US Solar me energy company announced on December 2, 2009 that plastic solar cells with a conversion efficiency of 7.9% were certified by the National Renewable Energy Laboratory of the US Department of Energy. The company has been developing plastic solar panels since 2006 for the growing organic photovoltaic industry. In the production of medium-sized production lines, this milestone in photoelectric conversion efficiency will make its plastic solar cells practical in 2010. The company uses low-cost plastics as active materials that convert light energy into electricity. The active plastic layer is extremely thin, less than 1/1000 that of a silicon cell, and the company uses low-cost printing technology to make plastic solar cells.
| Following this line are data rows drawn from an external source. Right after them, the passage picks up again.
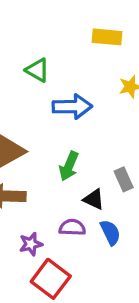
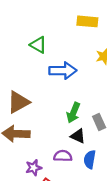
green arrow: (69, 166) -> (73, 113), moved
blue semicircle: (110, 232) -> (90, 159), turned -144

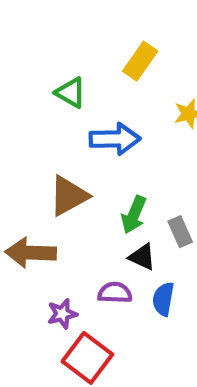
yellow rectangle: (87, 21) -> (140, 61), moved, turned -60
brown triangle: (18, 102) -> (69, 196), moved

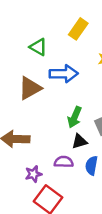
brown triangle: (69, 196) -> (30, 88), moved
black triangle: (142, 257) -> (79, 141), turned -42

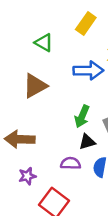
blue arrow: (64, 74) -> (88, 71), moved
purple star: (33, 174) -> (27, 176), moved

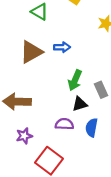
blue arrow: (88, 71) -> (62, 47), moved, size x0.6

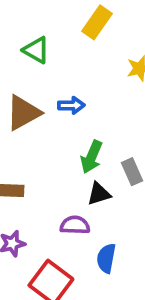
blue semicircle: (92, 128) -> (106, 258), moved

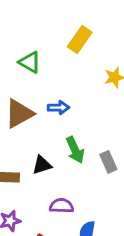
green arrow: (92, 157) -> (75, 150), turned -48
black triangle: (99, 194) -> (42, 165), moved

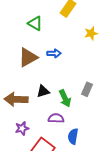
green arrow: (75, 150) -> (65, 98), moved
gray rectangle: (108, 162) -> (87, 89), turned 48

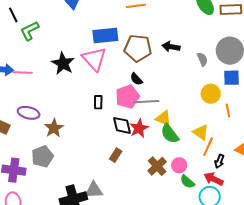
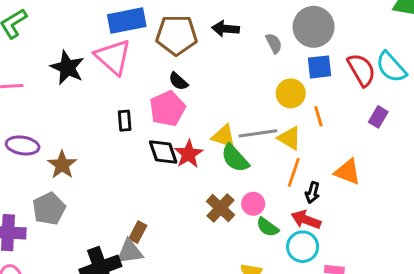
gray line: (146, 102) -> (258, 133), moved
yellow triangle: (201, 132) -> (289, 138), moved
brown rectangle: (116, 155) -> (138, 232), moved

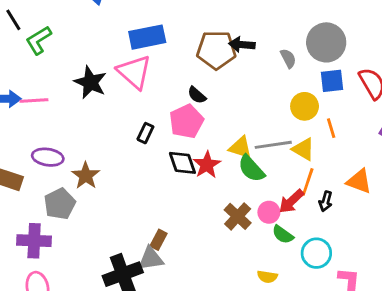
brown pentagon: (177, 35) -> (216, 50), moved
black rectangle: (125, 121) -> (145, 133), turned 30
gray pentagon: (49, 209) -> (60, 204), moved
red arrow: (306, 220) -> (291, 201), moved, turned -64

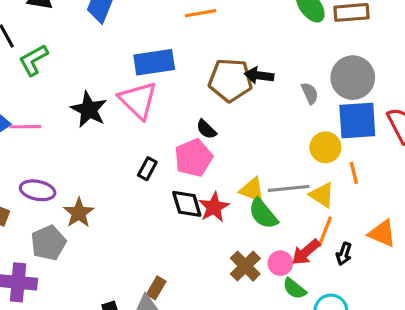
blue square: (332, 81) -> (357, 121), size x1.5

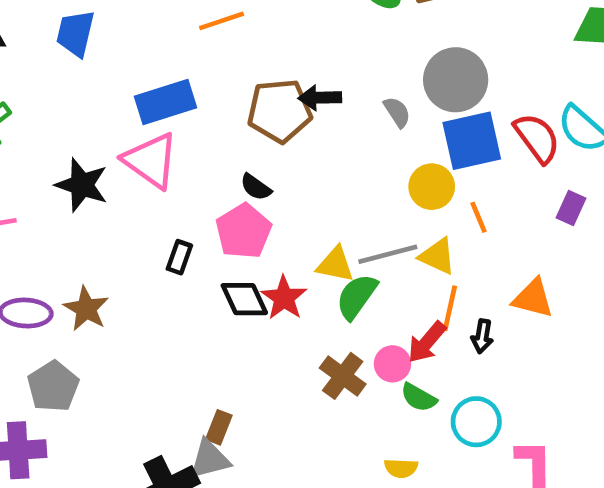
brown star: (79, 213) -> (86, 309), moved
green semicircle: (263, 214) -> (357, 296), turned 84

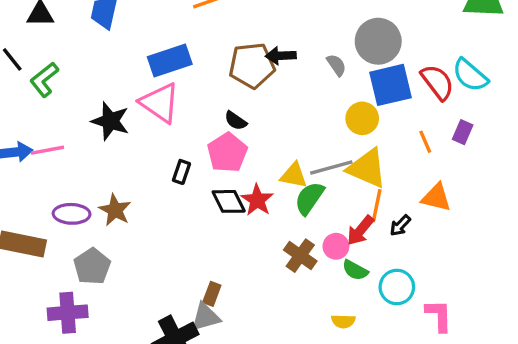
orange line: (478, 217) -> (425, 142), moved
yellow triangle: (437, 256) -> (367, 168), size x1.5
black arrow: (482, 336) -> (400, 225), turned 35

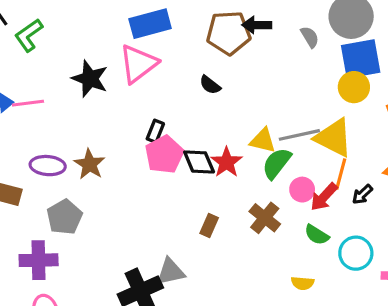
pink triangle: (160, 103) -> (138, 64), turned 45
yellow circle: (362, 118) -> (354, 87), moved
pink pentagon: (227, 153) -> (164, 154), moved
pink circle: (336, 246) -> (302, 190), moved
brown rectangle: (212, 294) -> (209, 225), moved

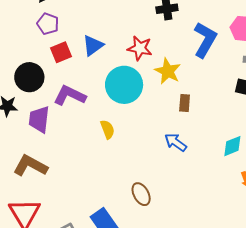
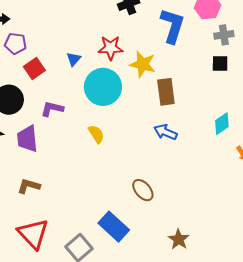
blue triangle: (93, 45) -> (74, 59), moved, size x0.7
purple L-shape: (70, 95) -> (52, 109), size x0.7
brown rectangle: (185, 103) -> (166, 92), size x1.5
brown L-shape: (30, 166) -> (29, 186), size x0.7

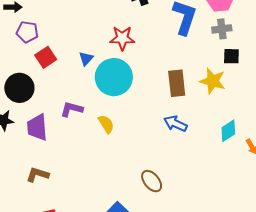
gray cross: (224, 35) -> (222, 29), moved
blue triangle: (74, 59) -> (86, 59), moved
yellow star: (143, 64) -> (213, 81), moved
purple L-shape: (52, 109) -> (72, 109), moved
cyan diamond: (222, 124) -> (228, 131), moved

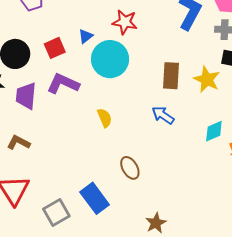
red square: (46, 57) -> (55, 48), moved
purple L-shape: (72, 109) -> (63, 84), size x1.4
yellow semicircle: (106, 124) -> (105, 118), moved

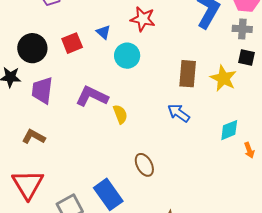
blue triangle: (86, 36) -> (103, 32), turned -42
cyan circle: (110, 59) -> (127, 56), size x0.7
purple L-shape: (63, 84) -> (92, 96), moved

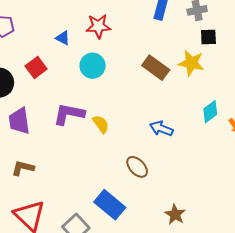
blue triangle: (103, 32) -> (63, 38), moved
brown rectangle: (188, 74) -> (156, 68), turned -44
blue arrow: (179, 113) -> (161, 129), moved

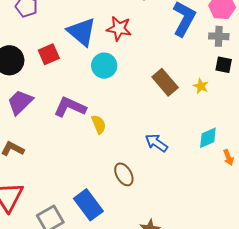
blue triangle: (63, 38) -> (82, 32), size x2.0
yellow star: (191, 63) -> (201, 86), size x0.6
purple trapezoid: (19, 121) -> (20, 102), turned 40

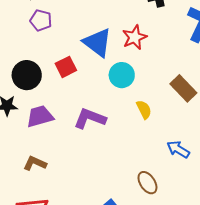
red star: (119, 29) -> (135, 37), turned -30
purple trapezoid: (20, 102) -> (40, 116), turned 32
yellow semicircle: (99, 124) -> (144, 110), moved

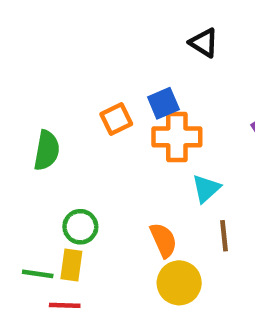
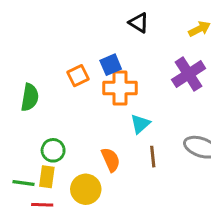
yellow circle: (179, 283) -> (86, 189), moved

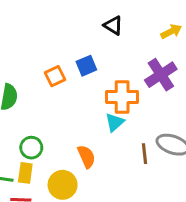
orange cross: (120, 88) -> (122, 97), moved
brown line: (153, 157) -> (144, 154), moved

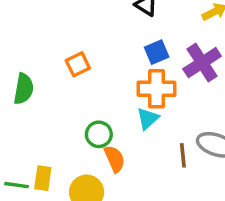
blue square: (86, 66) -> (157, 52), moved
green circle: (31, 148) -> (99, 134), moved

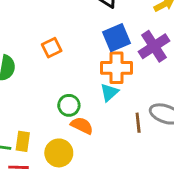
blue square: (157, 52) -> (116, 38), size x1.4
orange semicircle: (115, 159) -> (82, 126), turned -40

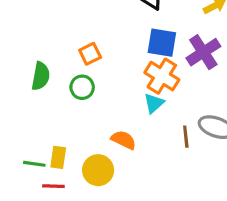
blue square: (116, 38) -> (162, 43), turned 32
orange cross: (116, 68) -> (162, 76), turned 32
green circle: (69, 105) -> (82, 87), moved

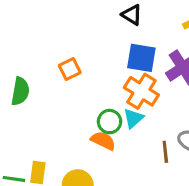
green circle: (82, 87) -> (110, 122), moved
orange semicircle: (124, 140) -> (103, 141), moved

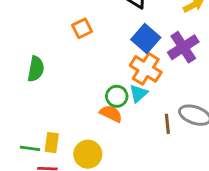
blue square: (141, 58) -> (146, 38), turned 32
orange square: (70, 69) -> (82, 28), moved

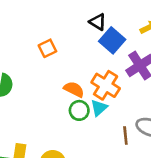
blue square: (146, 38) -> (112, 40), moved
orange semicircle: (111, 114) -> (74, 89), moved

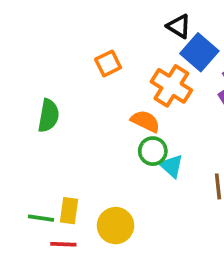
orange cross: (106, 85) -> (171, 86), moved
cyan triangle: (99, 108) -> (171, 166), moved, turned -36

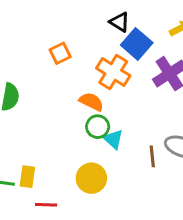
yellow circle: (116, 226) -> (91, 178), moved
red line: (63, 244) -> (46, 205), moved

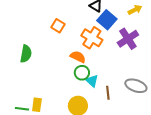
orange square: (60, 53) -> (58, 26), turned -32
brown line: (152, 156) -> (108, 93), moved

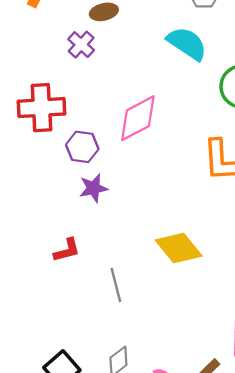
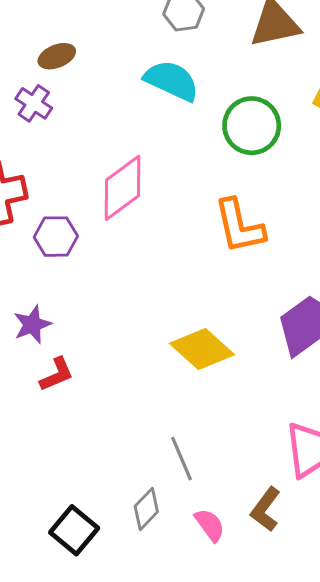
purple star: (93, 188) -> (32, 325), moved
gray line: (116, 285) -> (181, 459), moved

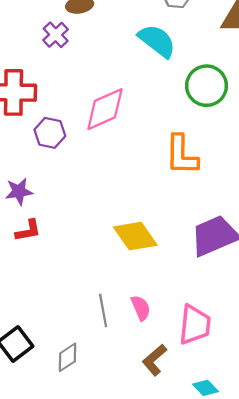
gray diamond: (146, 509) -> (68, 357), moved
pink semicircle: (210, 525) -> (141, 308), moved

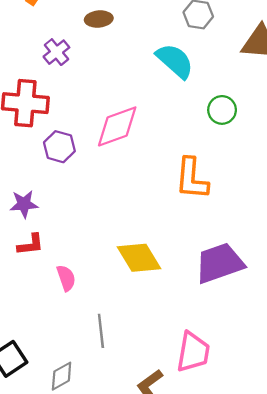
purple cross: (56, 35) -> (56, 52), moved
green circle: (207, 86) -> (222, 110), size x0.7
pink semicircle: (141, 308) -> (66, 278), moved

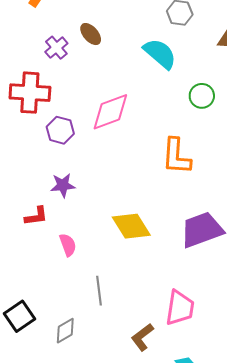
brown ellipse: (99, 19) -> (91, 34), moved, turned 55
purple star: (24, 204) -> (63, 185), moved

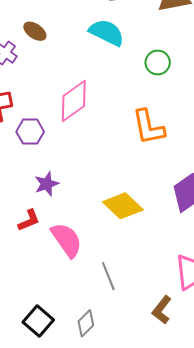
pink semicircle: (68, 245) -> (67, 240), size x1.6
The combination of the above technologies can make the cost of generating corresponding electric energy lower, which is 10%-20% lower than that of crystalline silicon technology.
In addition, at the beginning of January 2010, the material research of the German Institute of Microsystem Technology (IMTEK) and the University of Freiburg reached 2%, and the relevant research results were published in the “Applied Physics Letters”. Organic solar cells are solar cells whose core parts are composed of organic materials. They belong to the so-called third-generation solar cells and are still in the research stage. Compared with ordinary silicon solar cells, organic solar cells are thin, flexible, inexpensive, and can be produced quickly. Although its light conversion efficiency is not high and its service life is relatively short, it has broad application prospects in application integration and providing self-sufficient energy for time-limited systems. Both components of the photoactive layer of a pure organic solar cell consist of organic substances. In hybrid solar cells, the photoactive layer is composed of a mixture of inorganic nanoparticles and (organic) polymers. Using so-called cadmium selenide quantum dots, researchers at the German Institute for Microsystem Technology and the Center for Materials Research at the University of Freiburg have succeeded in developing a nanoparticle surface treatment method that can significantly improve the efficiency of organic solar cells, reaching 2% higher efficiency. The measurements were confirmed by the Fraunhofer Institute for Solar Energy Systems (ISE) working group “Dye and Organic Solar Cells”.
Previously, this efficiency value was only 1% to 1.8%. The method developed so far, which is in principle applicable to a wide variety of nanoparticles, opens up broad prospects for further improving the efficiency of this type of solar cell.